Secondly, it means that there will have to be a programme of detailed measurements of the properties of the particle, to be sure that they do not differ from those that have been predicted. Such subtle discrepancies are predicted in many theories as the hints of a new theory yet to be uncovered.

And finally, the existence of a particle like the Higgs boson asks deep questions about why the universe seems to be so exquisitely finely set-up for us to inhabit, almost as if it had us in mind from the beginning.

OSB: What about life after Higgs: what else could the LHC find out?
AB: If this particle really is the Higgs boson, then we will have precise knowledge about the particles and forces of the Standard Model.

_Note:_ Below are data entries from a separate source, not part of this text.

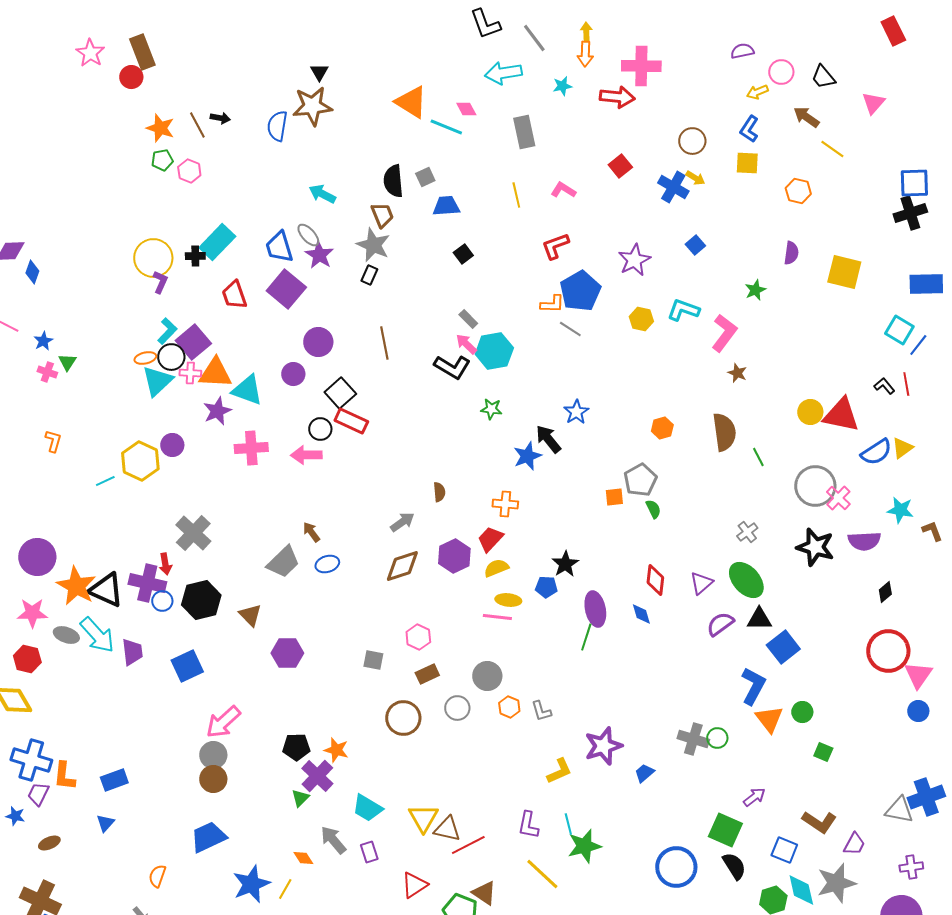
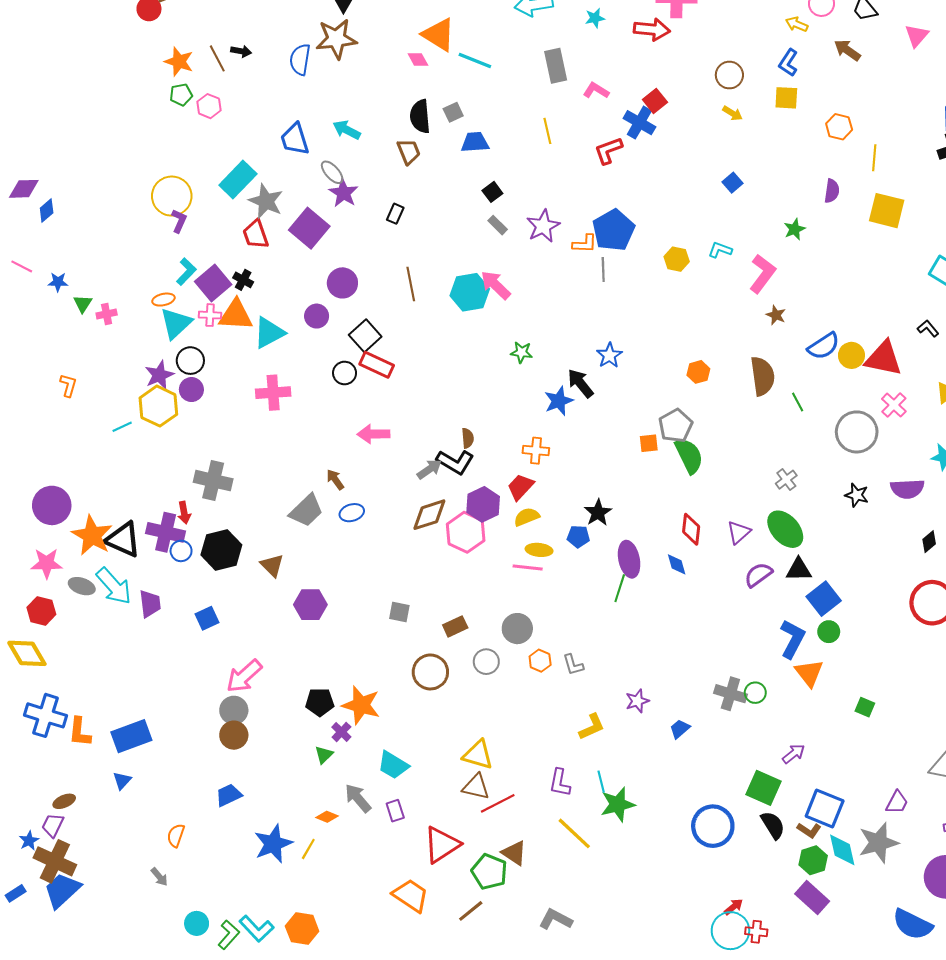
yellow arrow: (757, 92) -> (797, 24), turned 45
pink diamond: (466, 109) -> (418, 59), moved
yellow line: (832, 149) -> (874, 158), moved, turned 60
blue cross: (673, 187) -> (639, 123), moved
pink L-shape: (563, 190) -> (596, 91), moved
gray star: (373, 245) -> (266, 201), moved
red L-shape: (555, 246) -> (608, 151), moved
blue trapezoid: (279, 247) -> (295, 139), moved
black cross: (195, 256) -> (243, 280), moved, turned 30
purple star: (634, 260) -> (543, 226), moved
blue diamond: (32, 272) -> (47, 211), turned 30
cyan L-shape: (683, 310) -> (720, 250), size x0.7
gray rectangle: (468, 319) -> (498, 225), moved
gray line: (570, 329) -> (603, 270), turned 55
blue star: (43, 341) -> (58, 282), turned 30
pink arrow: (466, 344) -> (496, 285), size x1.4
cyan hexagon: (494, 351) -> (470, 292), moved
black circle: (171, 357) -> (190, 361), moved
black L-shape: (452, 367) -> (455, 462), moved
pink cross: (47, 372) -> (107, 314), moved, turned -30
cyan triangle: (247, 390) -> (269, 333), turned -48
purple star: (217, 411) -> (159, 375), moved
blue semicircle: (876, 452) -> (824, 346), moved
pink arrow: (306, 455) -> (373, 434), moved
pink cross: (838, 498) -> (894, 405), moved
green semicircle: (653, 509) -> (689, 456), size x1.8
gray cross: (193, 533) -> (213, 481), turned -30
black star: (815, 547) -> (857, 495), size x0.6
pink hexagon: (418, 637) -> (466, 532), moved, size x1.5
blue square: (187, 666) -> (207, 618), size x0.7
green circle: (802, 712) -> (829, 632), moved
purple star: (603, 746) -> (637, 701), size x0.6
orange star: (336, 750) -> (361, 705), size x1.5
purple cross: (317, 776) -> (341, 732), size x0.6
blue rectangle: (114, 780) -> (131, 736), size x1.4
purple trapezoid: (38, 794) -> (53, 825), moved
blue star: (15, 816) -> (29, 841), moved, turned 30
yellow triangle: (423, 818) -> (478, 755), moved, turned -44
brown L-shape: (819, 822) -> (809, 830), moved, size x0.7
blue trapezoid: (208, 837) -> (229, 795), size x0.7
blue square: (784, 850) -> (825, 809), size x1.4
orange diamond: (303, 858) -> (327, 817), turned -35
red triangle: (414, 885) -> (442, 845), size x1.4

That really deserves something of a celebration. But we should be cautious. Remember that, if the astronomers are correct, Standard Model particles make up only about 5% of the contents of the universe.

The "Dark Matter" and "Dark Energy" which are believed to control the evolution of the universe as a whole have never yet been made in the lab. Understanding this other 95% of the universe is an exciting prospect, and is sure to exercise the combined intellects and technological prowess of new astronomers and particle physicists for many decades to come.

With luck, the first clues may come in the next few years, as we turn up the LHC to even higher energies and probe even further into new and undiscovered terrain.